PROBLEM DETAILS: Each record is to be written out exactly as it appears.

[Source records]

*** Block opens ***

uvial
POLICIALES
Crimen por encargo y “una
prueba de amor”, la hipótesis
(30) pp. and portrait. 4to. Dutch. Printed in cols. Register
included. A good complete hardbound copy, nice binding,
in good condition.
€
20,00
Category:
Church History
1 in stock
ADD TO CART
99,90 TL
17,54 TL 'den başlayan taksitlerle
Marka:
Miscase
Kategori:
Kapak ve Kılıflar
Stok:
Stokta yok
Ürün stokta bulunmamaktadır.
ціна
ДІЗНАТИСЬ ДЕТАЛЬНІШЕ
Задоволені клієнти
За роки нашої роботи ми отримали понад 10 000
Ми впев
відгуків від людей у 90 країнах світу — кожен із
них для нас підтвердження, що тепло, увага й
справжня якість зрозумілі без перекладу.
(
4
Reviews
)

*** Block closes ***

ANSWER BOX:
uvial
POLICIALES
Crimen por encargo y “una
prueba de amor”, la hipótesis
(30) pp. and portrait. 4to. Dutch. Printed in cols. Register
included. A good complete hardbound copy, nice binding,
in good condition.
€
20,00
Category:
Church History
1 in stock
ADD TO CART
99,90 TL
17,54 TL 'den başlayan taksitlerle
Marka:
Miscase
Kategori:
Kapak ve Kılıflar
Stok:
Stokta yok
Ürün stokta bulunmamaktadır.
ціна
ДІЗНАТИСЬ ДЕТАЛЬНІШЕ
Задоволені клієнти
За роки нашої роботи ми отримали понад 10 000
Ми впев
відгуків від людей у 90 країнах світу — кожен із
них для нас підтвердження, що тепло, увага й
справжня якість зрозумілі без перекладу.
(
4
Reviews
)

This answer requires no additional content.